Re: Latvian and Marshallese Ad Hoc Report (cedilla and comma below)

From: Denis Jacquerye <moyogo_at_gmail.com>
Date: Wed, 19 Jun 2013 13:41:59 +0100

On Wed, Jun 19, 2013 at 9:12 AM, Michael Everson <everson_at_evertype.com> wrote:
> On 19 Jun 2013, at 07:54, Denis Jacquerye <moyogo_at_gmail.com> wrote:
> [...]
>> How would one rationalize using one diacritic U+0327 with M/m and O/o but not with L/l and N/n in Marshallese?
>
> The same way one would rationalize using precomposed ãẽĩñõũỹ (aeinouy with tilde) but a necessarily de-composed g̃ (g with tilde) in Guaraní.

This is wrong: ãẽĩñõũỹ normalize to use U+0303 in NFD, so they
canonically use the same tilde as g̃.
The 4 additional non decomposable characters with Marshallese with
cedilla would not normalize to use the same cedilla as the others
Marshallese characters with cedilla. The would no canonically use the
same cedilla.

> [...]
>> It would require less new characters to be encoded and would make it easier to support in fonts (adding 1 instead of 4).
>
> No! Because if you added a single new character you'd have to make sure you had good glyph placement with LlMmNnOo which is eight glyphs.

The best practice would require to add diacritical mark placement
whenever necessary if not on all possible base character, M/m and O/o
would still need either way, L/l and N/n would need it for other
combining diacritics either way.
A modern font already needs to be able to correctly place combining
diacritics, including cedilla or ogonek.
Navajo and other languages need other placement of ogonek than that of
European languages.
This does not mean it is justified to encode single precomposed Navajo
ogonek characters.
The placement of the cedilla is not semantically different, m̧ with
the cedilla on the left has the same meaning as if the cedilla were
centered or on the right, even if just one of the two is correct in
some contexts like in Marshallese.
This does not mean it is justified to encode m with left cedilla, m
with centered cedilla or m with right cedilla.
An additional single combining diacritics would behave the same way.

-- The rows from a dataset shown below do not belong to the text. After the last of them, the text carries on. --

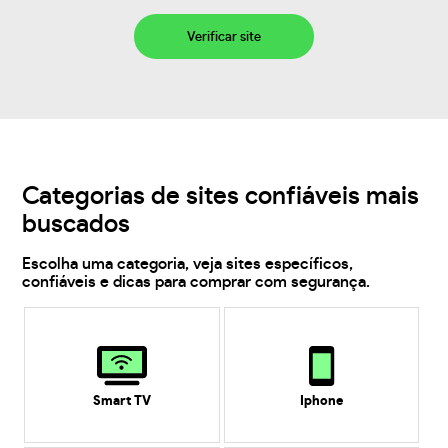
Verificar site
Categorias de sites confiáveis mais
buscados
Escolha uma categoria, veja sites específicos,
confiáveis e dicas para comprar com segurança.
Smart TV
Iphone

On Wed, Jun 19, 2013 at 9:49 AM, Michael Everson <everson_at_evertype.com> wrote:
> On 19 Jun 2013, at 09:04, Denis Jacquerye <moyogo_at_gmail.com> wrote:
>
>> Furthermore, the cedilla can also have a proper cedilla form as opposed to the Latvian or Livonian comma below form in transliteration systems.
>
> This has nothing to do with the Marshallese/Latvian conflict, though.
>
>> ALA-LC romanizations use cedilla with r as they do under c or s.
>
> Does ŗ contrast with r̦ in ALA-LC romanization?

The same way Marshallese has cedilla letters contrasting with comma
below letters.
The only correct form is with cedilla and it doesn't use comma below.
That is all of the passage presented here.